» **Data provided**
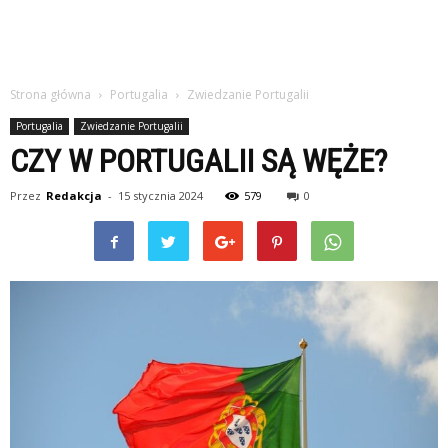
Strona główna
Portugalia
Zwiedzanie Portugalii
Portugalia
Zwiedzanie Portugalii
CZY W PORTUGALII SĄ WĘŻE?
Przez
Redakcja
-
15 stycznia 2024
579
0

» **Work task**
Output the whole listing again, exactly, without its pictures.

» **Problem solution**
Strona główna
Portugalia
Zwiedzanie Portugalii
Portugalia
Zwiedzanie Portugalii
CZY W PORTUGALII SĄ WĘŻE?
Przez
Redakcja
-
15 stycznia 2024
579
0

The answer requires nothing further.